## Bigram Encoding

In [4]:
import os, pathlib, shutil, random
from tensorflow.keras.utils import text_dataset_from_directory
from tensorflow.keras.layers import TextVectorization
from tensorflow.keras import Input, Model
from tensorflow.keras.layers import Dense, Dropout
from tensorflow.keras.callbacks import ModelCheckpoint
from tensorflow.keras.models import load_model

In [5]:
batch_size = 32

train = text_dataset_from_directory("aclImdb/train", batch_size=batch_size)
validation = text_dataset_from_directory("aclImdb/val", batch_size=batch_size)
test = text_dataset_from_directory("aclImdb/test", batch_size=batch_size)

Found 70000 files belonging to 3 classes.
Found 5000 files belonging to 2 classes.
Found 25000 files belonging to 2 classes.

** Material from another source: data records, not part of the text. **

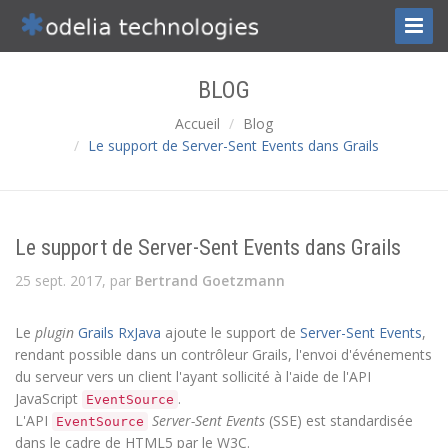
Toggl
Naviga
BLOG
Accueil
Blog
Le support de Server-Sent Events dans Grails
Le support de Server-Sent Events dans Grails
25 sept. 2017, par
Bertrand Goetzmann
Le
plugin
Grails
RxJava
ajoute le support de
Server-Sent Events
,
rendant possible dans un contrôleur Grails, l'envoi d'événements
du serveur vers un client l'ayant sollicité à l'aide de l'API
JavaScript
.
EventSource
L'API
Server-Sent Events
(SSE) est standardisée
EventSource
dans le cadre de HTML5 par le W3C.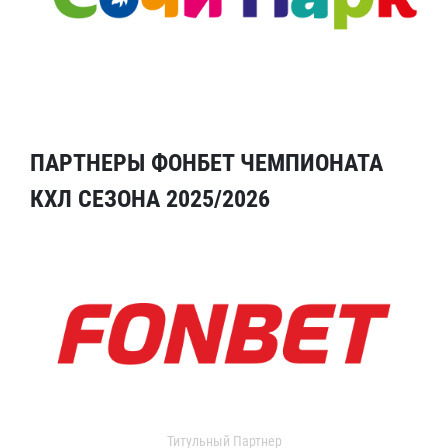
ПАРТНЕРЫ ФОНБЕТ ЧЕМПИОНАТА
КХЛ СЕЗОНА 2025/2026
Титульный Партнер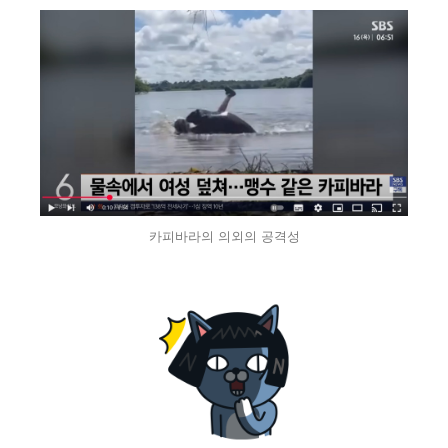
카피바라의 의외의 공격성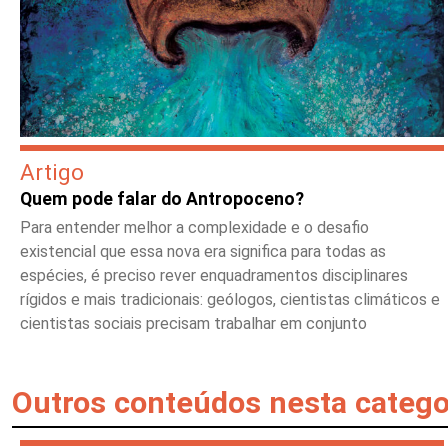
Artigo
Quem pode falar do Antropoceno?
Para entender melhor a complexidade e o desafio
existencial que essa nova era significa para todas as
espécies, é preciso rever enquadramentos disciplinares
rígidos e mais tradicionais: geólogos, cientistas climáticos e
cientistas sociais precisam trabalhar em conjunto
Outros conteúdos nesta catego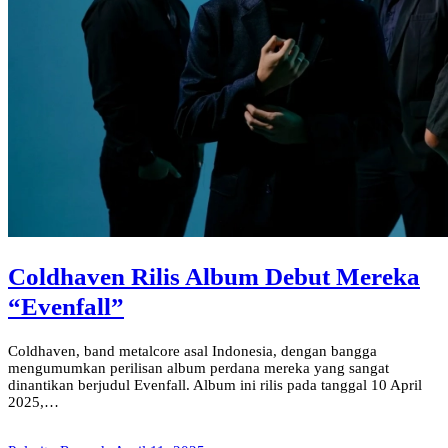
Coldhaven Rilis Album Debut Mereka
“Evenfall”
Coldhaven, band metalcore asal Indonesia, dengan bangga
mengumumkan perilisan album perdana mereka yang sangat
dinantikan berjudul Evenfall. Album ini rilis pada tanggal 10 April
2025,…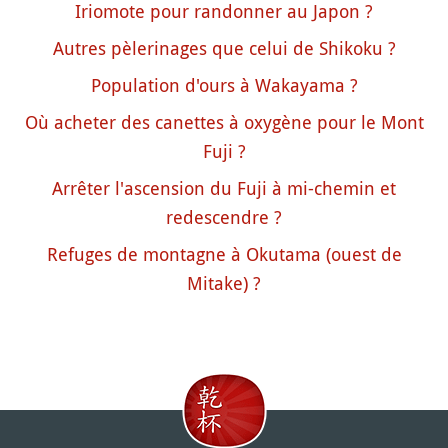
Iriomote pour randonner au Japon ?
Autres pèlerinages que celui de Shikoku ?
Population d'ours à Wakayama ?
Où acheter des canettes à oxygène pour le Mont
Fuji ?
Arrêter l'ascension du Fuji à mi-chemin et
redescendre ?
Refuges de montagne à Okutama (ouest de
Mitake) ?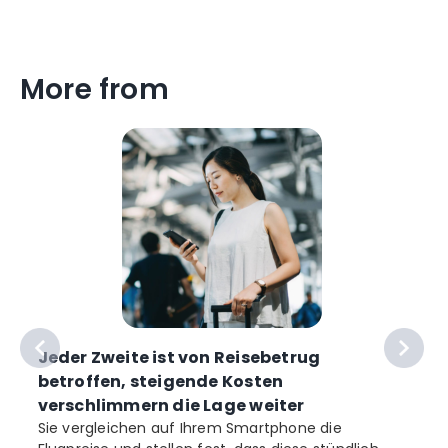
More from
Jeder Zweite ist von Reisebetrug
betroffen, steigende Kosten
verschlimmern die Lage weiter
Sie vergleichen auf Ihrem Smartphone die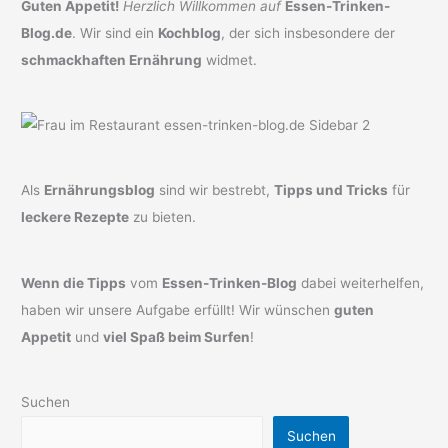
Guten Appetit!
Herzlich Willkommen auf
Essen-Trinken-
Blog.de
. Wir sind ein
Kochblog
, der sich insbesondere der
schmackhaften Ernährung
widmet.
Als
Ernährungsblog
sind wir bestrebt,
Tipps und Tricks
für
leckere Rezepte
zu bieten.
Wenn die Tipps
vom
Essen-Trinken-Blog
dabei weiterhelfen,
haben wir unsere Aufgabe erfüllt! Wir wünschen
guten
Appetit
und
viel Spaß beim Surfen
!
Suchen
Suchen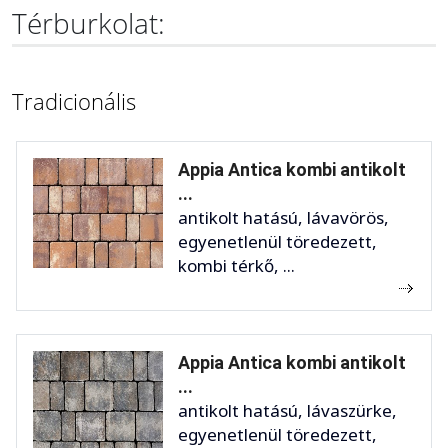
Térburkolat:
Tradicionális
Appia Antica kombi antikolt
...
antikolt hatású, lávavörös,
egyenetlenül töredezett,
kombi térkő, ...
Appia Antica kombi antikolt
...
antikolt hatású, lávaszürke,
egyenetlenül töredezett,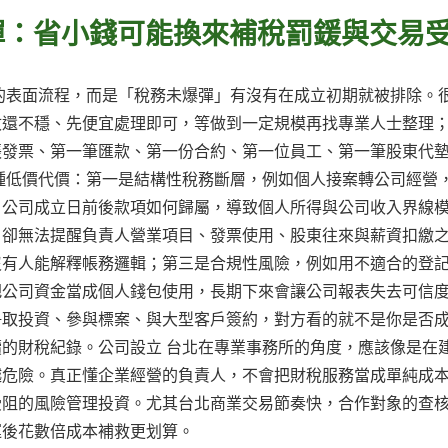
彈：省小錢可能換來補稅罰鍰與交易
的表面流程，而是「稅務未爆彈」有沒有在成立初期就被排除。
收還不穩、先便宜處理即可，等做到一定規模再找專業人士整理
張發票、第一筆匯款、第一份合約、第一位員工、第一筆股東代
種低價代價：第一是結構性稅務斷層，例如個人接案轉公司經營
、公司成立日前後款項如何歸屬，導致個人所得與公司收入界線
，卻無法提醒負責人營業項目、發票使用、股東往來與薪資扣繳
沒有人能解釋帳務邏輯；第三是合規性風險，例如用不適合的登
把公司資金當成個人錢包使用，長期下來會讓公司報表失去可信
爭取投資、參與標案、與大型客戶簽約，對方看的就不是你是否
的財稅紀錄。公司設立 台北在專業事務所的角度，應該像是在
越危險。真正懂企業經營的負責人，不會把財稅服務當成單純成
受阻的風險管理投資。尤其台北商業交易節奏快，合作對象的查
運後花數倍成本補救更划算。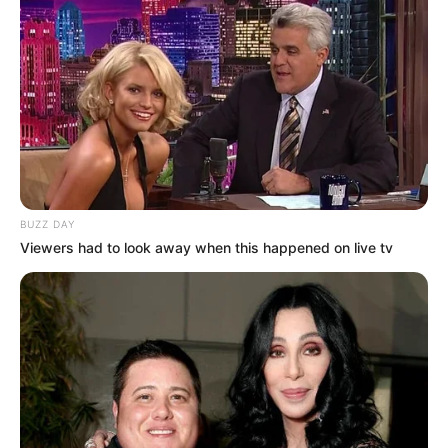
BUZZ DAY
Viewers had to look away when this happened on live tv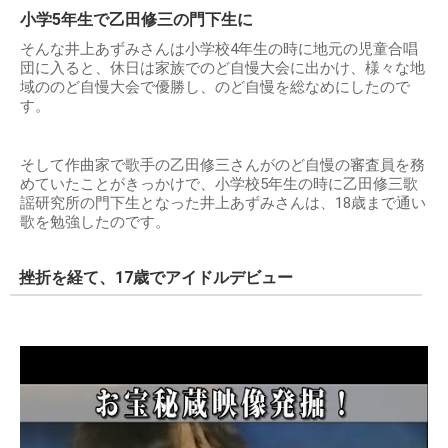
小学5年生で乙田修三の門下生に
そんな井上あずみさんは小学校4年生の時に地元の児童合唱
団に入ると、休日は家族でのど自慢大会に出かけ、様々な地
域ののど自慢大会で優勝し、のど自慢を総なめにしたので
す。
そして作曲家で歌手の乙田修三さんがのど自慢の審査員を務
めていたことがきっかけで、小学校5年生の時に乙田修三歌
謡研究所の門下生となった井上あずみさんは、18歳まで通い
歌を勉強したのです。
挫折を経て、17歳でアイドルデビュー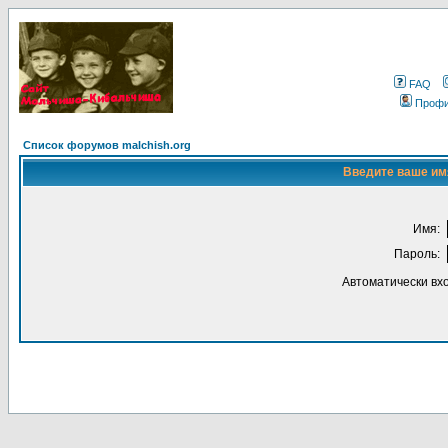
FAQ
Проф
Список форумов malchish.org
Введите ваше имя
Имя:
Пароль:
Автоматически вх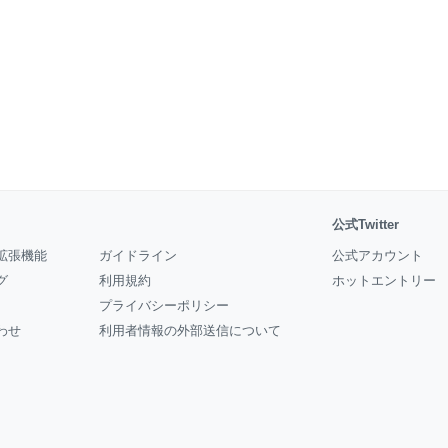
公式Twitter
拡張機能
ガイドライン
公式アカウント
グ
利用規約
ホットエントリー
プライバシーポリシー
わせ
利用者情報の外部送信について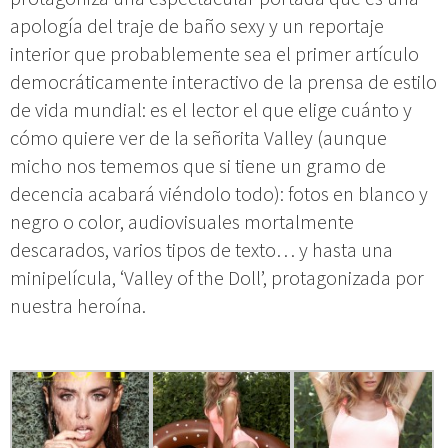
apología del traje de baño sexy y un reportaje
interior que probablemente sea el primer artículo
democráticamente interactivo de la prensa de estilo
de vida mundial: es el lector el que elige cuánto y
cómo quiere ver de la señorita Valley (aunque
micho nos tememos que si tiene un gramo de
decencia acabará viéndolo todo): fotos en blanco y
negro o color, audiovisuales mortalmente
descarados, varios tipos de texto… y hasta una
minipelícula, ‘Valley of the Doll’, protagonizada por
nuestra heroína.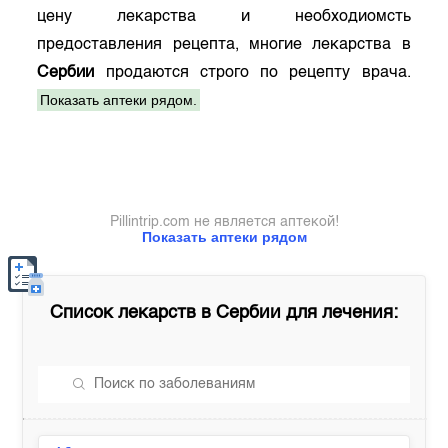
цену лекарства и необходиомсть
предоставления рецепта, многие лекарства в
Сербии
продаются строго по рецепту врача.
Показать аптеки рядом.
Pillintrip.com не является аптекой!
Показать аптеки рядом
Список лекарств в
Сербии
для лечения:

### Processing words as a set: The bag-of-words approach

In [6]:
text_vectorization = TextVectorization(ngrams=2, max_tokens=20000, output_mode="multi_hot")
text_only_train = train.map(lambda x, y: x)
text_vectorization.adapt(text_only_train)

In [7]:
binary_2gram_train = train.map(lambda x, y: (text_vectorization(x), y), num_parallel_calls=4)
binary_2gram_val = validation.map(lambda x, y: (text_vectorization(x), y), num_parallel_calls=4)
binary_2gram_test = test.map(lambda x, y: (text_vectorization(x), y), num_parallel_calls=4)

**Model Definition**

In [8]:
def get_model(max_tokens=20000, hidden_dim=16):
    
    inputs = Input(shape=(max_tokens,))
    x = Dense(hidden_dim, activation="relu")(inputs)
    x = Dropout(0.5)(x)
    outputs = Dense(1, activation="sigmoid")(x)
    model = Model(inputs, outputs)
    model.compile(optimizer="rmsprop", loss="binary_crossentropy", metrics=["accuracy"])
    
    return model

**Training and testing the binary Bigram model**

In [9]:
model = get_model()
model.summary()

Model: "model"
_________________________________________________________________
 Layer (type)                Output Shape              Param #   
 input_1 (InputLayer)        [(None, 20000)]           0         
                                                                 
 dense (Dense)               (None, 16)                320016    
                                                                 
 dropout (Dropout)           (None, 16)                0         
                                                                 
 dense_1 (Dense)             (None, 1)                 17        
                                                                 
Total params: 320,033
Trainable params: 320,033
Non-trainable params: 0
_________________________________________________________________


In [10]:
callbacks = [ModelCheckpoint("binary_2gram.keras", save_best_only=True)]
model.fit(binary_2gram_train.cache(), validation_data=binary_2gram_val.cache(), epochs=10, callbacks=callbacks)

Epoch 1/10
Epoch 2/10
Epoch 3/10
Epoch 4/10
Epoch 5/10
Epoch 6/10
Epoch 7/10
Epoch 8/10
Epoch 9/10
Epoch 10/10


<keras.callbacks.History at 0x126393bfbb0>

In [11]:
model = load_model("binary_2gram.keras")
print(f"Test acc: {model.evaluate(binary_2gram_test)[1]:.3f}")

Test acc: 0.500